On May 31, 10:57 am, Andy Dingley <ding...@codesmiths.com> wrote:
> On 31 May, 09:39, SpaceGirl <nothespacegirls...@subhuman.net> wrote:
> > DreamWeaver CS3 is even better, as you can copy and paste layers,
> > images and selections directly from PhotoShop or Illustrator and it
> > works out the rest for you.
>
> Sounds awful. Even having Potatoshop in the office is one of the worst
> things you can do to a web design shop. You're only one click away
> from static .psd design briefs and that whole world of 2000-era
> chopped-up-bitmap sites.
Not if you're a good designer. Anyone can make a mess given
professional tools, but only professionals using professional tools
make them sing and dance. All our sites start of as either Illustrator
or PhotoShop, be the end results Flash or HTML, DVD or print. Here's
an example;
I work up a layout for a client, and the client signs off the
PhotoShop documents. I then p*** this to another designer, who designs
a logo for me in Illustrator. The Illustrator document is embedded as
an editable smartobject inside of PhotoShop. I finish up the design,
so it to the client. The client wants the logo changing a bit. So I
have the other designer edit the Illustrator file. I don't need to do
anything else, the PhotoShop document updates the smart object all by
itself. I create a composit layer in PhotoShop with just the site
banner visible, containing the logo. Copy the selection, paste it into
a template layout (in CSS) that I have in DreamWeaver CS3. DreamWeaver
opens an import panel, and in two clicks the image is correctly sized
and saved into the dev copy of my site. Now at any point if the client
wants changes to either the layout or the logo, we can edit it and
have it updated in the site in a few minutes... saving LOTS of time
and h***le.
> > One thing we rarely use in DW is WYSIWYkindaG layout; we work in code
> > view.
>
> So why not use one of the better text editors out there and save
> yourself some money too?
Because most text editors wont let me build quick DB queries, layout
tables, or build my CSS for me. I can manage the entire site, all
elements, all media, from within DW AND share those resources across
and entire studio AND integrate it (including images) with CVS and
VersionCue for version control. I don't even need to think about it,
which is the way it should be -- I should need to worry about the
mechanics of the workflow; I'm a designer. Design is more important.

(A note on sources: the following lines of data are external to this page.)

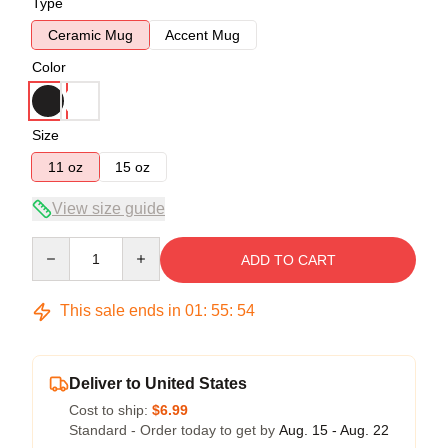
Type
Ceramic Mug
Accent Mug
Color
Size
11 oz
15 oz
View size guide
Quantity
ADD TO CART
This sale ends in
01
:
55
:
53
Deliver to United States
Cost to ship:
$6.99
Standard - Order today to get by
Aug. 15 - Aug. 22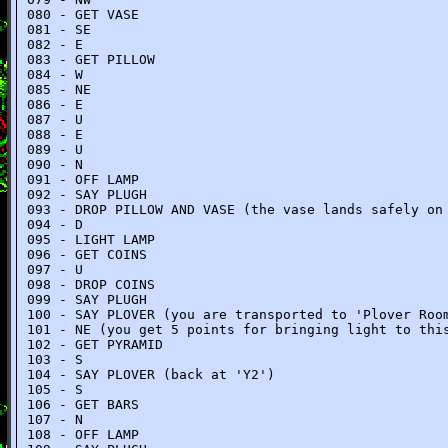
080 - GET VASE
081 - SE
082 - E
083 - GET PILLOW
084 - W
085 - NE
086 - E
087 - U
088 - E
089 - U
090 - N
091 - OFF LAMP
092 - SAY PLUGH
093 - DROP PILLOW AND VASE (the vase lands safely on
094 - D
095 - LIGHT LAMP
096 - GET COINS
097 - U
098 - DROP COINS
099 - SAY PLUGH
100 - SAY PLOVER (you are transported to 'Plover Roo
101 - NE (you get 5 points for bringing light to thi
102 - GET PYRAMID
103 - S
104 - SAY PLOVER (back at 'Y2')
105 - S
106 - GET BARS
107 - N
108 - OFF LAMP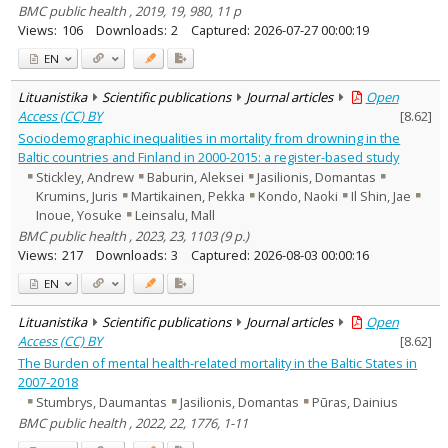
BMC public health , 2019, 19, 980, 11 p
Views:
106
Downloads:
2
Captured:
2026-07-27 00:00:19
EN
Lituanistika
Scientific publications
Journal articles
Open
Access (CC) BY
[
8.62
]
Sociodemographic inequalities in mortality from drowning in the
Baltic countries and Finland in 2000-2015: a register-based study
Stickley, Andrew
Baburin, Aleksei
Jasilionis, Domantas
Krumins, Juris
Martikainen, Pekka
Kondo, Naoki
Il Shin, Jae
Inoue, Yosuke
Leinsalu, Mall
BMC public health , 2023, 23, 1103 (9 p.)
Views:
217
Downloads:
3
Captured:
2026-08-03 00:00:16
EN
Lituanistika
Scientific publications
Journal articles
Open
Access (CC) BY
[
8.62
]
The Burden of mental health-related mortality in the Baltic States in
2007-2018
Stumbrys, Daumantas
Jasilionis, Domantas
Pūras, Dainius
BMC public health , 2022, 22, 1776, 1-11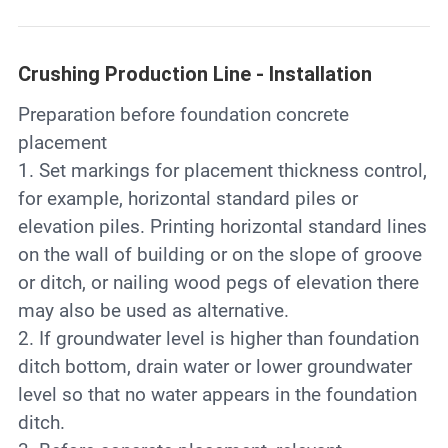
Crushing Production Line - Installation
Preparation before foundation concrete
placement
1. Set markings for placement thickness control,
for example, horizontal standard piles or
elevation piles. Printing horizontal standard lines
on the wall of building or on the slope of groove
or ditch, or nailing wood pegs of elevation there
may also be used as alternative.
2. If groundwater level is higher than foundation
ditch bottom, drain water or lower groundwater
level so that no water appears in the foundation
ditch.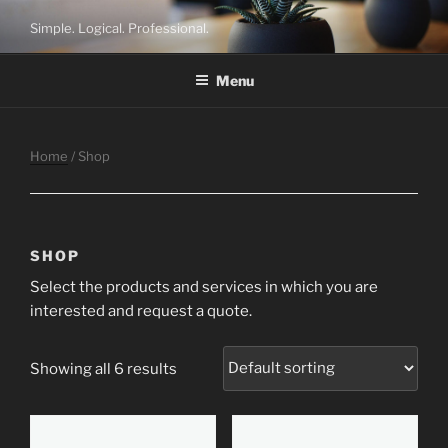
Skip
Simple. Logical. Professional.
to
content
Menu
Home
/ Shop
SHOP
Select the products and services in which you are
interested and request a quote.
Showing all 6 results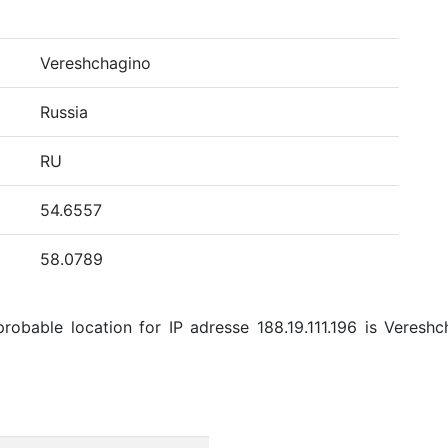
Vereshchagino
Russia
RU
54.6557
58.0789
obable location for IP adresse 188.19.111.196 is Vereshch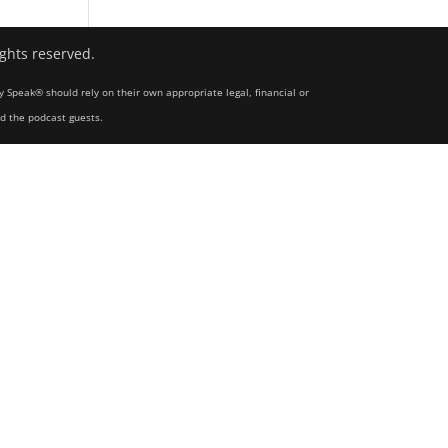
ights reserved.
y Speak® should rely on their own appropriate legal, financial or
nd the podcast guests.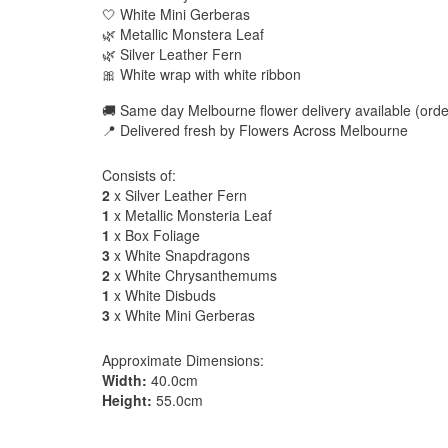
🤍 White Mini Gerberas
🌿 Metallic Monstera Leaf
🌿 Silver Leather Fern
🎀 White wrap with white ribbon
🚚 Same day Melbourne flower delivery available (order
📍 Delivered fresh by Flowers Across Melbourne
Consists of:
2
x Silver Leather Fern
1
x Metallic Monsteria Leaf
1
x Box Foliage
3
x White Snapdragons
2
x White Chrysanthemums
1
x White Disbuds
3
x White Mini Gerberas
Approximate Dimensions:
Width:
40.0cm
Height:
55.0cm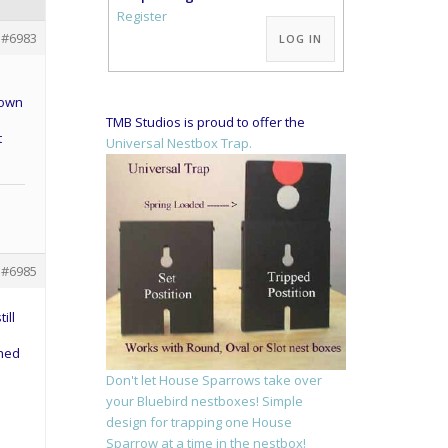
Alternative:
Register
#6983
LOG IN
 own
TMB Studios is proud to offer the
t
Universal Nestbox Trap.
#6985
ill
ched
Don't let House Sparrows take over
your Bluebird nestboxes! Simple
design for trapping one House
Sparrow at a time in the nestbox!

> I wrangle dev and build tools for a medium-sized Java shop doing
> Agile. Maybe a hundred people who see code, three continents, vast
> available budget to do it with. We very rarely use any dev tool we
> spend over $10 on. Not because we're cheapskates (we don't have to be
> if we don't need to), but becauuse the open source stuff is actually
> the best product around.
It's a real shame to think of all that time you are wasting then

Think of the money you could save in the long term.